Hal tersebut sebagaimana diungkapkan Kepala Cabang BPJS Ketenagakerjaan DIY, Teguh Wiyono dalam audiensi Majelis Pekerja Buruh Indonesia (MPBI) dengan Komisi D DPRD DIY, serta sejumlah pejabat OPD, pada Senin (27/11/2023).
Padahal, Teguh menyebutkan, pinjaman yang bisa digunakan oleh para peserta BPJS Ketenagakerjaan berupa Pinjaman Uang Muka Perumahan (PUMP), Kredit Pemilikan Rumah Badan Penyelenggara Jaminan Sosial Ketenagakerjaan (KPR BP Jamsostek) dan Pinjaman Renovasi Perumahan (PRP).
“Di Yogyakarta, baru ada 15 yang mengajukan karena kendalanya di upah mereka,” ungkap Teguh di Gedung DPRD DIY.
Salah satu anggota Majelis Pekerja Buruh Indonesia (MPBI) DIY, Aziz mengaku, dirinya pernah akan mengajukan permohonan program tersebut, namun urung karena mengalami Pemutusan Hubungan Kerja (PHK) sebelum berkas permohonan selesai diajukan.
“Memang sebenarnya meringankan tapi upah di Yogyakarta itu rendah, sementara biaya properti sangat tinggi,” anggap Aziz.

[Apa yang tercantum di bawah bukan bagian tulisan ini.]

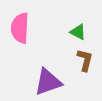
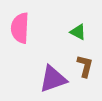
brown L-shape: moved 6 px down
purple triangle: moved 5 px right, 3 px up
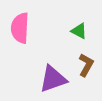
green triangle: moved 1 px right, 1 px up
brown L-shape: moved 1 px right, 1 px up; rotated 15 degrees clockwise
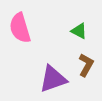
pink semicircle: rotated 20 degrees counterclockwise
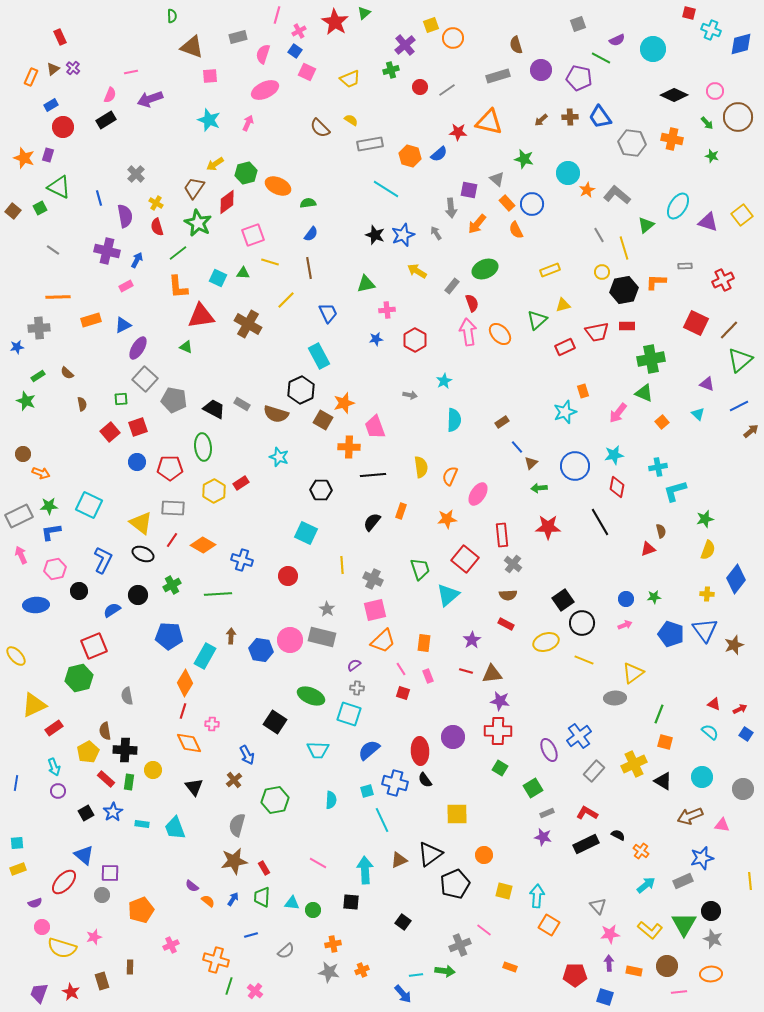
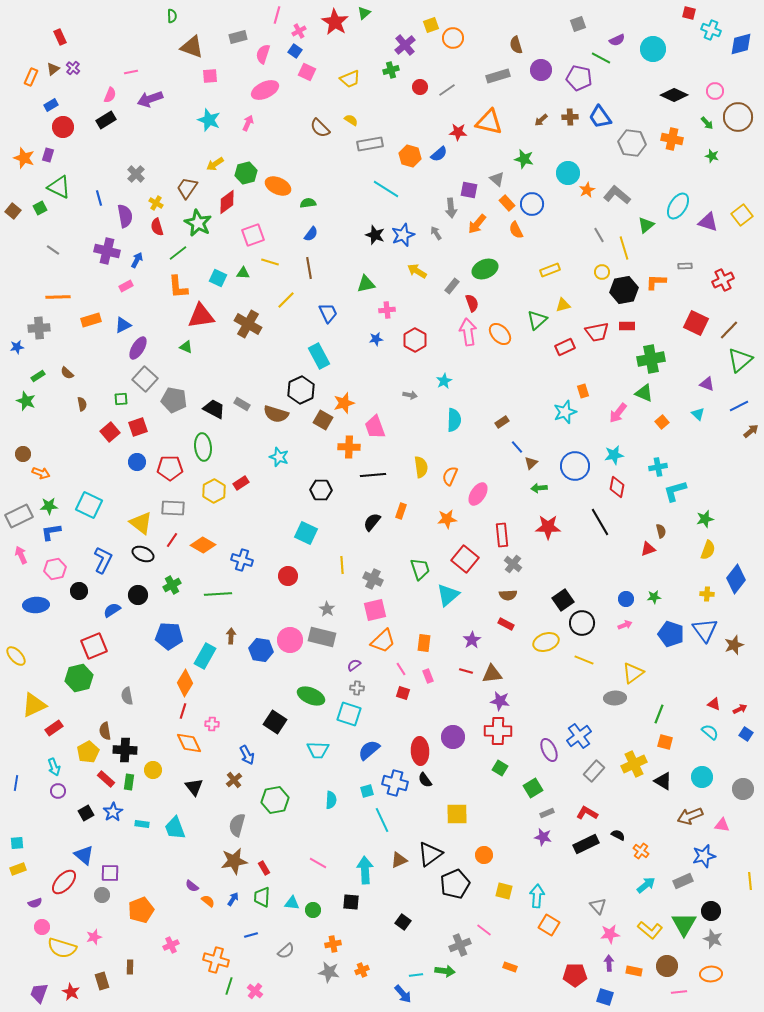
brown trapezoid at (194, 188): moved 7 px left
blue star at (702, 858): moved 2 px right, 2 px up
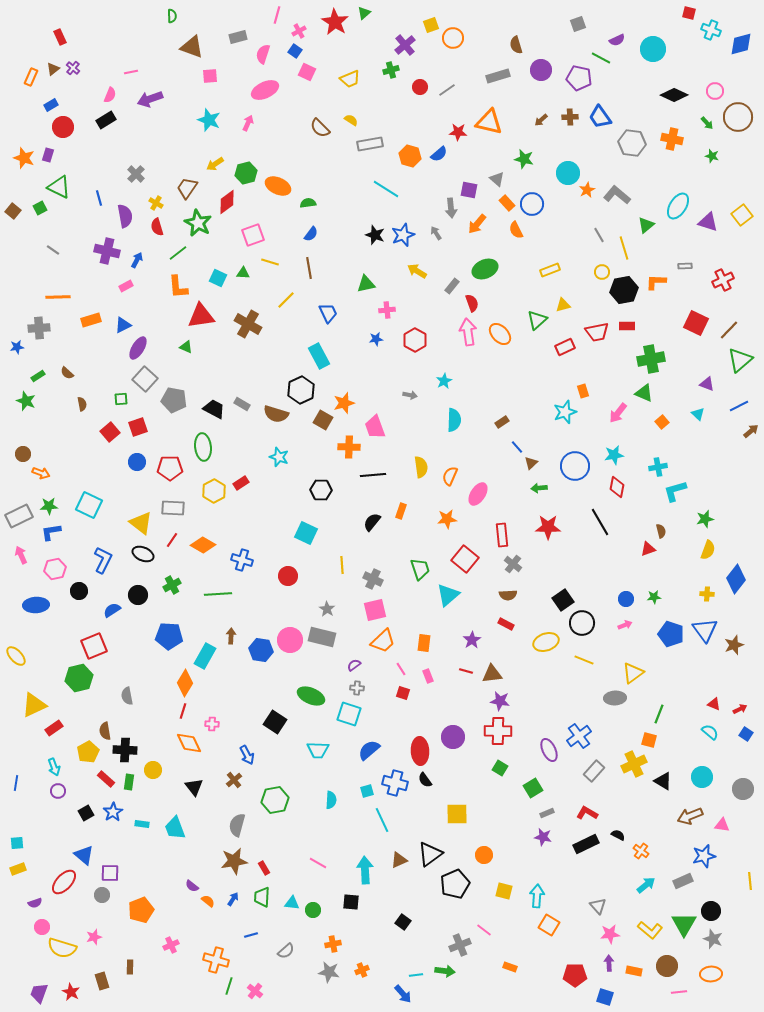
orange square at (665, 742): moved 16 px left, 2 px up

Senada dengan aziz, Koordinator MPBI DIY, Irsad Ade Irawan juga menilai bahwa rendahnya Upah Minimum Kabupaten/Kota (UMK) dan Upah Minimum Provinsi (UMP) DIY menjadi kendala bagi para buruh dan pekerja untuk mengajukan KPR ke perbankan. Meskipun, ada program KPR Subsidi dari Badan Penyelenggara Jaminan Sosial (BPJS) Ketenagakerjaan.
Mengingat, lanjut Irsad, program subsidi KPR yang ditawarkan BPJS Ketenagakerjaan itu sifatnya sekunder atau bahkan tersier sehingga sifatnya hanya sekadar bantuan keuangan dalam bentuk subsidi. Sementara untuk bisa mengajukan KPR melalui perbankan, ada kriteria tersendiri. Termasuk pertimbangan besaran upah buruh maupun pekerja yang akan mengajukan permohonan.

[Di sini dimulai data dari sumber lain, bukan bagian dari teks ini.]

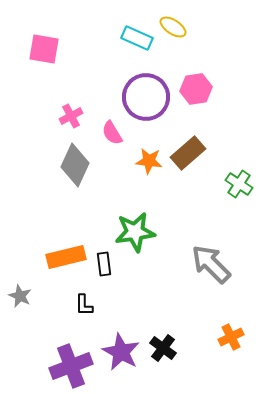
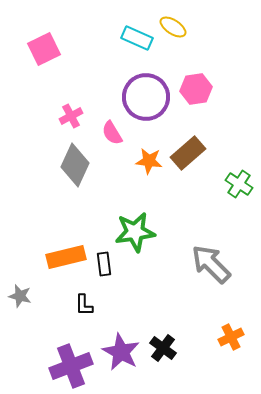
pink square: rotated 36 degrees counterclockwise
gray star: rotated 10 degrees counterclockwise
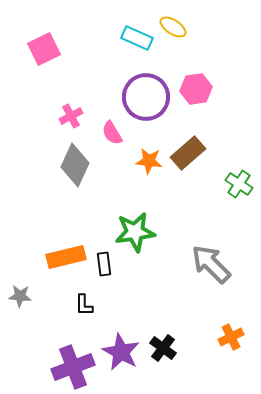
gray star: rotated 10 degrees counterclockwise
purple cross: moved 2 px right, 1 px down
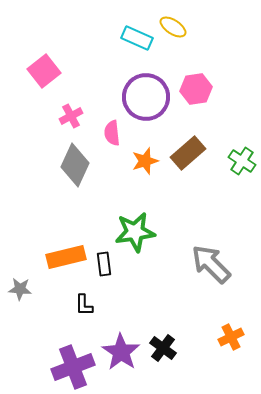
pink square: moved 22 px down; rotated 12 degrees counterclockwise
pink semicircle: rotated 25 degrees clockwise
orange star: moved 4 px left; rotated 24 degrees counterclockwise
green cross: moved 3 px right, 23 px up
gray star: moved 7 px up
purple star: rotated 6 degrees clockwise
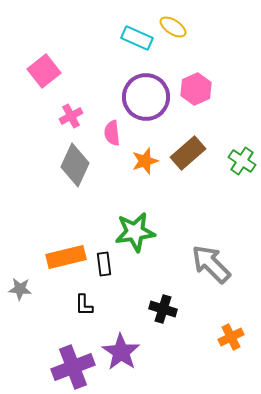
pink hexagon: rotated 16 degrees counterclockwise
black cross: moved 39 px up; rotated 20 degrees counterclockwise
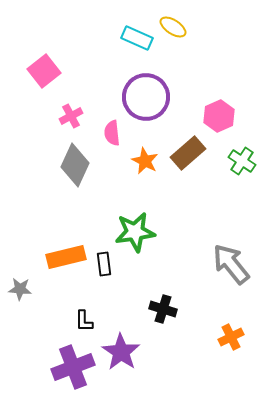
pink hexagon: moved 23 px right, 27 px down
orange star: rotated 28 degrees counterclockwise
gray arrow: moved 20 px right; rotated 6 degrees clockwise
black L-shape: moved 16 px down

Pihaknya mencontohkan, jika cicilan KPR per bulannya di atas Rp 1 juta, sementara gaji buruh maupun pekerja sekitar Rp 2 juta, maka hampir pasti permohonan tersebut akan ditolak oleh pihak bank, karena batas maksimal cicilan adalah 30 persen dari penghasilan mereka.

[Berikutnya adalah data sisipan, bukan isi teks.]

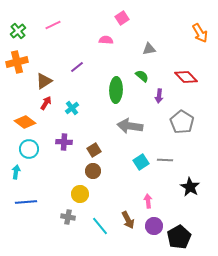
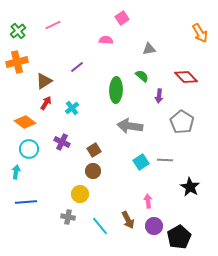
purple cross: moved 2 px left; rotated 21 degrees clockwise
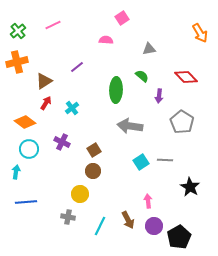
cyan line: rotated 66 degrees clockwise
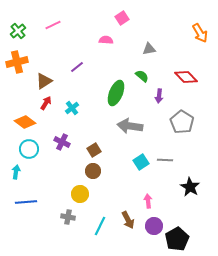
green ellipse: moved 3 px down; rotated 20 degrees clockwise
black pentagon: moved 2 px left, 2 px down
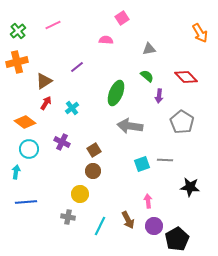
green semicircle: moved 5 px right
cyan square: moved 1 px right, 2 px down; rotated 14 degrees clockwise
black star: rotated 24 degrees counterclockwise
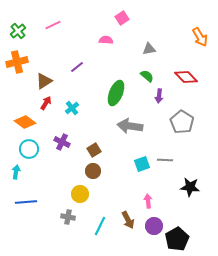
orange arrow: moved 4 px down
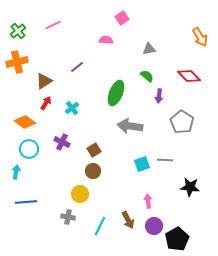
red diamond: moved 3 px right, 1 px up
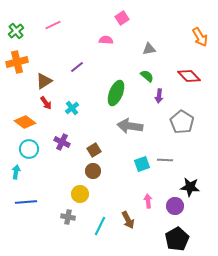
green cross: moved 2 px left
red arrow: rotated 112 degrees clockwise
purple circle: moved 21 px right, 20 px up
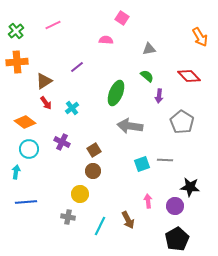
pink square: rotated 24 degrees counterclockwise
orange cross: rotated 10 degrees clockwise
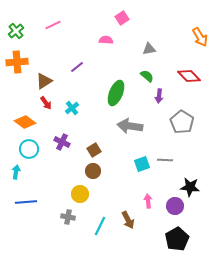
pink square: rotated 24 degrees clockwise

“Mengapa itu tidak ada yang mendaftarkan? karena upahnya tidak cukup untuk membayar cicilan,” sesal Irsad
Idealnya, sebut Irsad, harus ada revisi jaminan sosial sehingga ada jaminan perumahan yang berdiri sendiri. Solusi lainnya, dengan menaikkan upah buruh DIY, di kisaran Rp 3.5 juta – Rp 4 juta per bulan sebagaimana tuntutan mereka ke pemerintah.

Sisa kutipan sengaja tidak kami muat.